The National Transportation Safety Board (NTSB) said on Tuesday that a surface-movement surveillance system did not trigger an alert during a fatal collision at LaGuardia Airport on Sunday night involving an Air Canada Express CRJ-900 and a firetruck.
NTSB Chair Jennifer Homendy told reporters in New York that the system known as ASDE-X - Airport Surface Detection Equipment, Model XS - did not generate an alert because vehicles were merging and unmerging near the runway. That pattern, she said, prevented the system from creating a track it could assign with "high confidence." The agency is leading the probe into the accident.
The Air Canada Express CRJ-900, operated by regional partner Jazz Aviation, was carrying 72 passengers and four crew when it struck a firetruck while on the runway. The collision killed two pilots and injured dozens of passengers, according to the NTSB.

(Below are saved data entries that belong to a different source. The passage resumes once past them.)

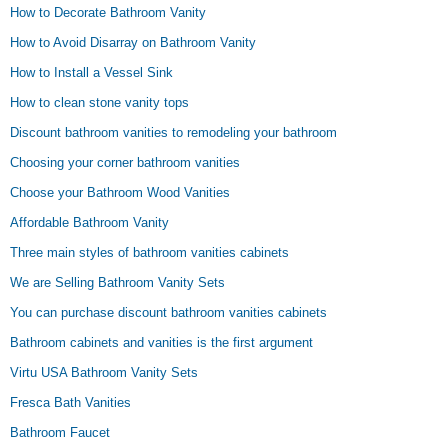
How to Decorate Bathroom Vanity
How to Avoid Disarray on Bathroom Vanity
How to Install a Vessel Sink
How to clean stone vanity tops
Discount bathroom vanities to remodeling your bathroom
Choosing your corner bathroom vanities
Choose your Bathroom Wood Vanities
Affordable Bathroom Vanity
Three main styles of bathroom vanities cabinets
We are Selling Bathroom Vanity Sets
You can purchase discount bathroom vanities cabinets
Bathroom cabinets and vanities is the first argument
Virtu USA Bathroom Vanity Sets
Fresca Bath Vanities
Bathroom Faucet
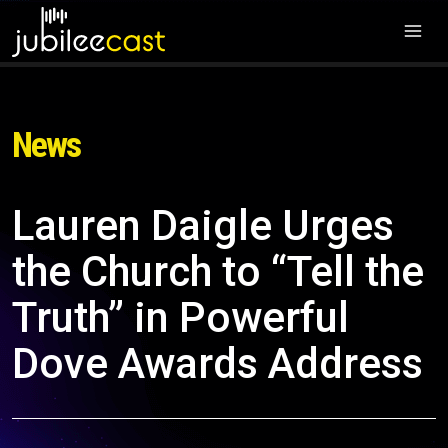
News
Lauren Daigle Urges
the Church to “Tell the
Truth” in Powerful
Dove Awards Address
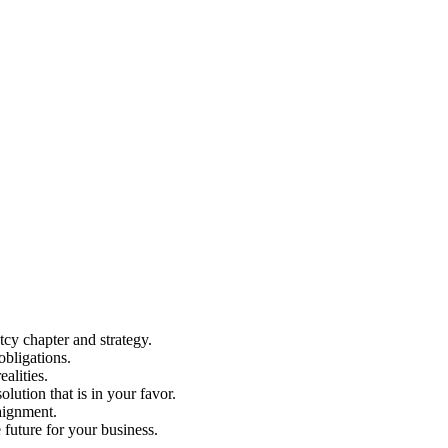
cy chapter and strategy.
bligations.
alities.
ution that is in your favor.
raignment.
e future for your business.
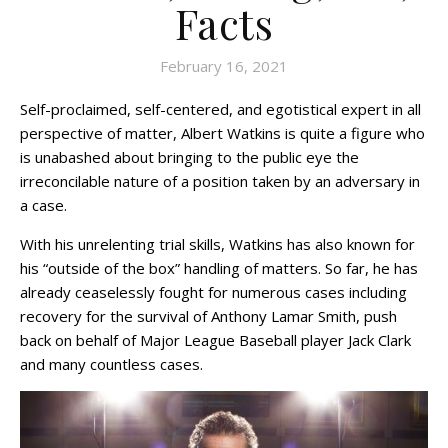
Facts
February 16, 2021
Self-proclaimed, self-centered, and egotistical expert in all
perspective of matter, Albert Watkins is quite a figure who
is unabashed about bringing to the public eye the
irreconcilable nature of a position taken by an adversary in
a case.
With his unrelenting trial skills, Watkins has also known for
his “outside of the box” handling of matters. So far, he has
already ceaselessly fought for numerous cases including
recovery for the survival of Anthony Lamar Smith, push
back on behalf of Major League Baseball player Jack Clark
and many countless cases.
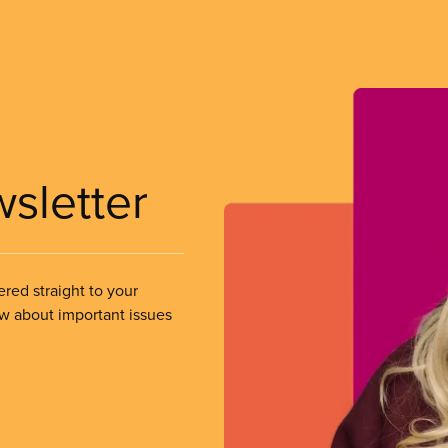
wsletter
ered straight to your
ow about important issues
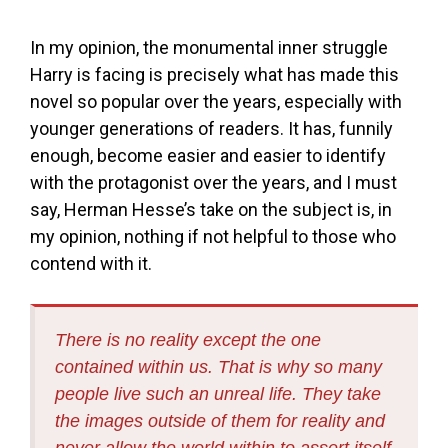
In my opinion, the monumental inner struggle
Harry is facing is precisely what has made this
novel so popular over the years, especially with
younger generations of readers. It has, funnily
enough, become easier and easier to identify
with the protagonist over the years, and I must
say, Herman Hesse’s take on the subject is, in
my opinion, nothing if not helpful to those who
contend with it.
There is no reality except the one
contained within us. That is why so many
people live such an unreal life. They take
the images outside of them for reality and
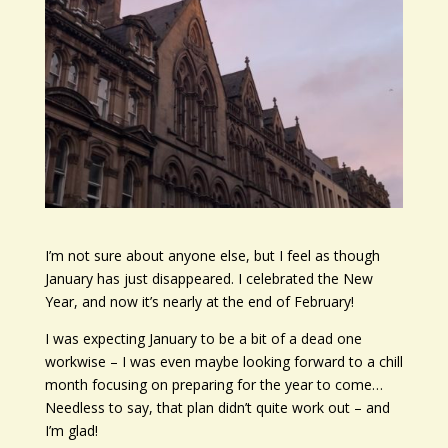
I’m not sure about anyone else, but I feel as though
January has just disappeared. I celebrated the New
Year, and now it’s nearly at the end of February!
I was expecting January to be a bit of a dead one
workwise – I was even maybe looking forward to a chill
month focusing on preparing for the year to come…
Needless to say, that plan didn’t quite work out – and
I’m glad!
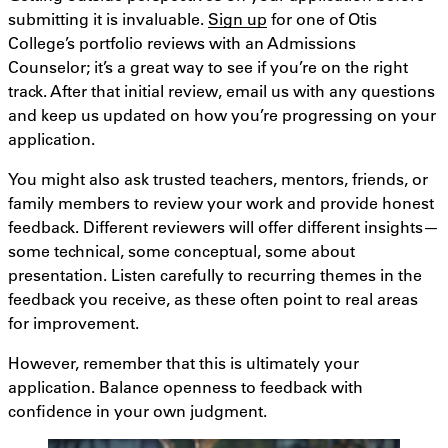
submitting it is invaluable.
Sign up
for one of Otis
College’s portfolio reviews with an Admissions
Counselor; it’s a great way to see if you’re on the right
track. After that initial review, email us with any questions
and keep us updated on how you’re progressing on your
application.
You might also ask trusted teachers, mentors, friends, or
family members to review your work and provide honest
feedback. Different reviewers will offer different insights—
some technical, some conceptual, some about
presentation. Listen carefully to recurring themes in the
feedback you receive, as these often point to real areas
for improvement.
However, remember that this is ultimately your
application. Balance openness to feedback with
confidence in your own judgment.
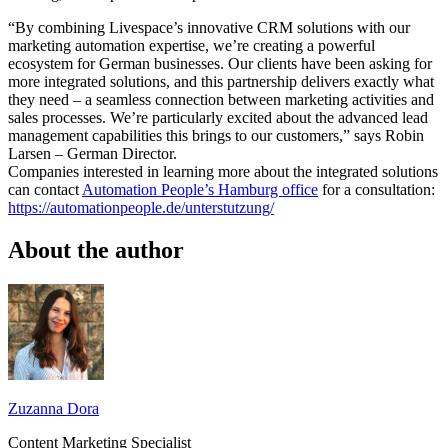
“By combining Livespace’s innovative CRM solutions with our
marketing automation expertise, we’re creating a powerful
ecosystem for German businesses. Our clients have been asking for
more integrated solutions, and this partnership delivers exactly what
they need – a seamless connection between marketing activities and
sales processes. We’re particularly excited about the advanced lead
management capabilities this brings to our customers,” says Robin
Larsen – German Director.
Companies interested in learning more about the integrated solutions
can contact
Automation People’s Hamburg office
for a consultation:
https://automationpeople.de/unterstutzung/
About the author
Zuzanna Dora
Content Marketing Specialist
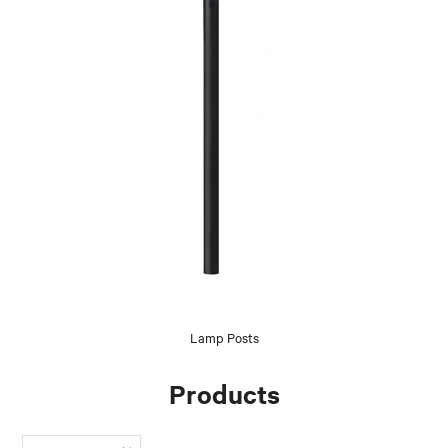
Lamp Posts
Products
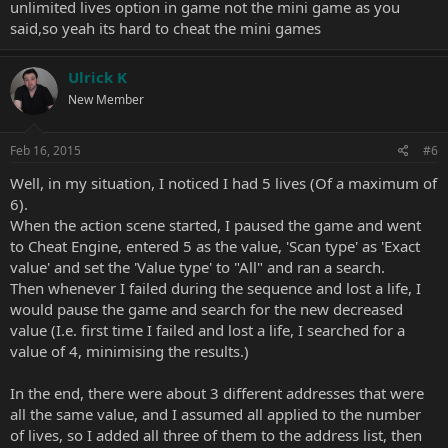
unlimited lives option in game not the mini game as you
said,so yeah its hard to cheat the mini games
Ulrick K
New Member
Feb 16, 2015
#6
Well, in my situation, I noticed I had 5 lives (Of a maximum of
6).
When the action scene started, I paused the game and went
to Cheat Engine, entered 5 as the value, 'Scan type' as 'Exact
value' and set the 'Value type' to "All" and ran a search.
Then whenever I failed during the sequence and lost a life, I
would pause the game and search for the new decreased
value (I.e. first time I failed and lost a life, I searched for a
value of 4, minimising the results.)
In the end, there were about 3 different addresses that were
all the same value, and I assumed all applied to the number
of lives, so I added all three of them to the address list, then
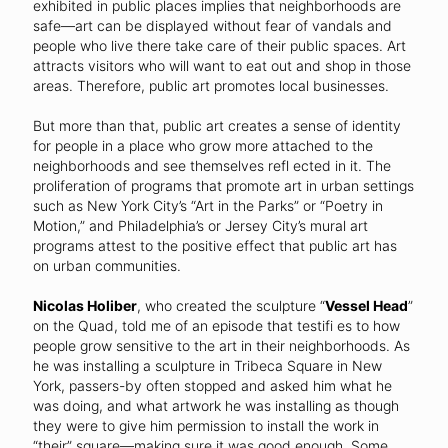
exhibited in public places implies that neighborhoods are
safe—art can be displayed without fear of vandals and
people who live there take care of their public spaces. Art
attracts visitors who will want to eat out and shop in those
areas. Therefore, public art promotes local businesses.
But more than that, public art creates a sense of identity
for people in a place who grow more attached to the
neighborhoods and see themselves refl ected in it. The
proliferation of programs that promote art in urban settings
such as New York City’s “Art in the Parks” or “Poetry in
Motion,” and Philadelphia’s or Jersey City’s mural art
programs attest to the positive effect that public art has
on urban communities.
Nicolas Holiber
, who created the sculpture “
Vessel Head
”
on the Quad, told me of an episode that testifi es to how
people grow sensitive to the art in their neighborhoods. As
he was installing a sculpture in Tribeca Square in New
York, passers-by often stopped and asked him what he
was doing, and what artwork he was installing as though
they were to give him permission to install the work in
“their” square—making sure it was good enough. Some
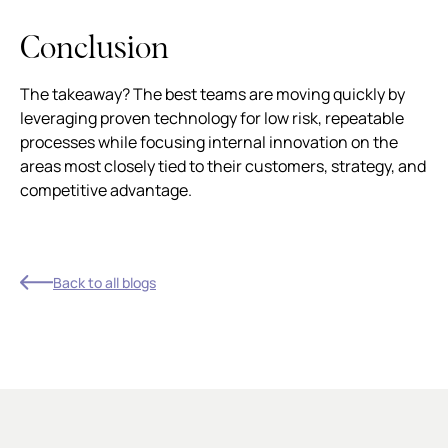
Conclusion
The takeaway? The best teams are moving quickly by
leveraging proven technology for low risk, repeatable
processes while focusing internal innovation on the
areas most closely tied to their customers, strategy, and
competitive advantage.
Back to all blogs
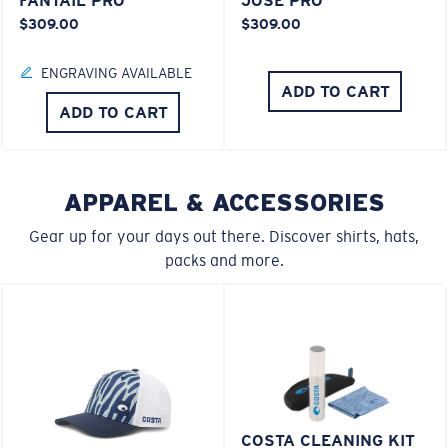
FANTAIL PRO
JOSE PRO
$309.00
$309.00
ENGRAVING AVAILABLE
ADD TO CART
ADD TO CART
APPAREL & ACCESSORIES
Gear up for your days out there. Discover shirts, hats,
packs and more.
COSTA CLEANING KIT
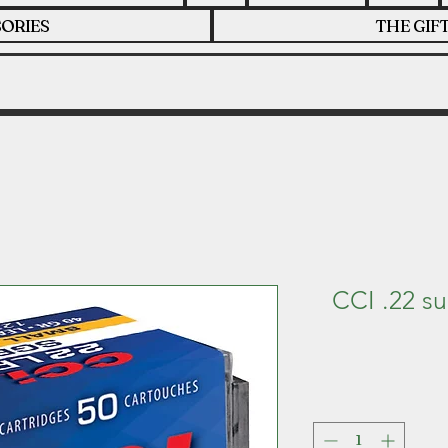
ORIES
THE GIF
CCI .22 s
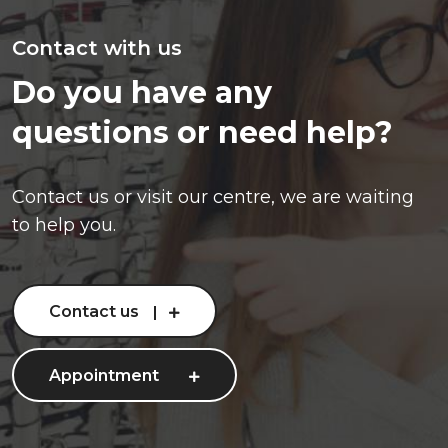
Contact with us
Do you have any
questions or need help?
Contact us or visit our centre, we are waiting
to help you.
Contact us
Appointment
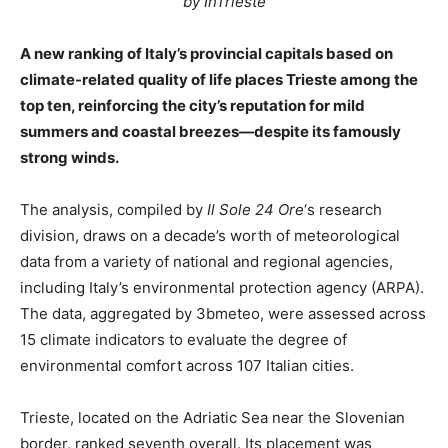
by InTrieste
A new ranking of Italy’s provincial capitals based on
climate-related quality of life places Trieste among the
top ten, reinforcing the city’s reputation for mild
summers and coastal breezes—despite its famously
strong winds.
The analysis, compiled by
Il Sole 24 Ore
‘s research
division, draws on a decade’s worth of meteorological
data from a variety of national and regional agencies,
including Italy’s environmental protection agency (ARPA).
The data, aggregated by 3bmeteo, were assessed across
15 climate indicators to evaluate the degree of
environmental comfort across 107 Italian cities.
Trieste, located on the Adriatic Sea near the Slovenian
border, ranked seventh overall. Its placement was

Homendy also noted that the firetruck crossing the runway to assist a separate aircraft did not have a transponder, a device carried by some vehicles at airports to enable surveillance. She contrasted that with trucks at other U.S. airports that do carry transponders.
The NTSB chair cautioned that it remains unclear whether any technology would have averted the crash, given how quickly events unfolded. She added that two controllers were working in the glass-enclosed portion of LaGuardia's air traffic control tower at the time of the collision.
Context and ongoing work
The NTSB is conducting an investigation into the causes and contributing factors of the runway collision. Statements from agency leadership indicate both technical limitations of surface-detection equipment and the configuration of ground vehicles at the airport are under review. The agency has not concluded whether equipment, procedures or personnel actions were causal or could have prevented the event.
The investigation is continuing and the NTSB has provided the factual details above while it gathers additional evidence and analyses.